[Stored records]

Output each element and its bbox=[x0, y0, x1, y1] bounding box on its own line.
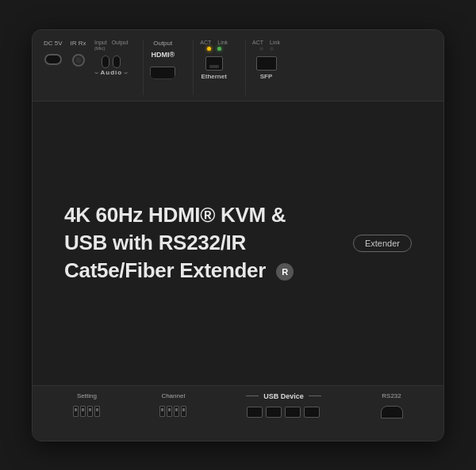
usb-port-4 bbox=[304, 407, 320, 418]
channel-dip-4 bbox=[181, 406, 186, 417]
sfp-group: ACT Link SFP bbox=[252, 40, 280, 80]
ethernet-act-label: ACT bbox=[200, 40, 211, 45]
channel-dip-switch bbox=[159, 406, 186, 417]
main-content: 4K 60Hz HDMI® KVM & USB with RS232/IR Ca… bbox=[33, 101, 443, 385]
usb-ports bbox=[247, 403, 320, 418]
dip-4 bbox=[94, 406, 100, 417]
ethernet-act-led bbox=[207, 47, 211, 51]
ir-rx-group: IR Rx bbox=[71, 40, 86, 67]
hdmi-output-label: Output bbox=[153, 40, 172, 48]
channel-label: Channel bbox=[161, 392, 185, 399]
sfp-link-label: Link bbox=[270, 40, 280, 45]
audio-group: Input (Mic) Output ⌣ Audio ⌣ bbox=[94, 40, 129, 77]
rs232-connector bbox=[381, 406, 403, 418]
dc-connector bbox=[44, 54, 62, 65]
sfp-link-led bbox=[270, 47, 274, 51]
bottom-panel: Setting Channel USB Device bbox=[33, 385, 443, 441]
dip-3 bbox=[87, 406, 93, 417]
top-panel: DC 5V IR Rx Input (Mic) Output ⌣ bbox=[33, 30, 443, 101]
usb-line-right bbox=[309, 395, 321, 396]
audio-input-label: Input (Mic) bbox=[94, 40, 107, 51]
ethernet-link-led bbox=[217, 47, 221, 51]
usb-device-label: USB Device bbox=[263, 392, 304, 400]
dip-1 bbox=[73, 406, 79, 417]
setting-group: Setting bbox=[73, 392, 100, 417]
sfp-section-label: SFP bbox=[260, 73, 273, 80]
setting-dip-switch bbox=[73, 406, 100, 417]
audio-output-jack bbox=[113, 55, 121, 68]
ethernet-leds bbox=[207, 47, 221, 51]
usb-device-group: USB Device bbox=[246, 392, 321, 418]
usb-port-3 bbox=[285, 407, 301, 418]
channel-dip-1 bbox=[159, 406, 165, 417]
audio-section-label: Audio bbox=[101, 69, 123, 76]
usb-line-left bbox=[246, 395, 259, 396]
audio-bracket: ⌣ Audio ⌣ bbox=[94, 69, 129, 77]
receiver-badge: R bbox=[276, 263, 294, 281]
audio-labels-row: Input (Mic) Output bbox=[94, 40, 129, 51]
audio-connectors bbox=[102, 55, 121, 68]
dc-label: DC 5V bbox=[44, 40, 63, 48]
device-body: DC 5V IR Rx Input (Mic) Output ⌣ bbox=[32, 29, 444, 441]
ethernet-group: ACT Link Ethernet bbox=[200, 40, 228, 80]
setting-label: Setting bbox=[77, 392, 97, 399]
usb-port-2 bbox=[266, 407, 282, 418]
divider-3 bbox=[245, 40, 246, 95]
ethernet-link-label: Link bbox=[217, 40, 228, 45]
hdmi-sublabel: HDMI® bbox=[151, 51, 175, 60]
title-line1: 4K 60Hz HDMI® KVM & bbox=[64, 203, 286, 227]
dip-2 bbox=[80, 406, 86, 417]
usb-port-1 bbox=[247, 407, 263, 418]
sfp-act-link-labels: ACT Link bbox=[252, 40, 280, 45]
rs232-label: RS232 bbox=[382, 392, 401, 399]
title-line3: Cat5e/Fiber Extender R bbox=[64, 258, 294, 282]
sfp-connector bbox=[256, 56, 277, 71]
divider-2 bbox=[193, 40, 194, 95]
channel-dip-2 bbox=[167, 406, 172, 417]
ir-rx-label: IR Rx bbox=[71, 40, 86, 48]
hdmi-group: Output HDMI® bbox=[150, 40, 175, 79]
title-line2: USB with RS232/IR bbox=[64, 231, 246, 254]
sfp-leds bbox=[259, 47, 274, 51]
hdmi-connector bbox=[150, 67, 175, 79]
sfp-act-label: ACT bbox=[252, 40, 263, 45]
ethernet-act-link-labels: ACT Link bbox=[200, 40, 228, 45]
divider-1 bbox=[143, 40, 144, 95]
sfp-act-led bbox=[259, 47, 263, 51]
ethernet-section-label: Ethernet bbox=[201, 73, 226, 80]
channel-dip-3 bbox=[174, 406, 179, 417]
channel-group: Channel bbox=[159, 392, 186, 417]
audio-output-label: Output bbox=[112, 40, 129, 51]
audio-input-jack bbox=[102, 55, 109, 68]
ethernet-connector bbox=[205, 56, 223, 71]
extender-tag: Extender bbox=[353, 235, 412, 252]
dc-port-group: DC 5V bbox=[44, 40, 63, 65]
ir-connector bbox=[72, 54, 85, 67]
rs232-group: RS232 bbox=[381, 392, 403, 418]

EXERCISE REQUIREMENTS. Count the lines above that contain the word "title". Write only the number.

RESPONSE TO THIS EXERCISE. 3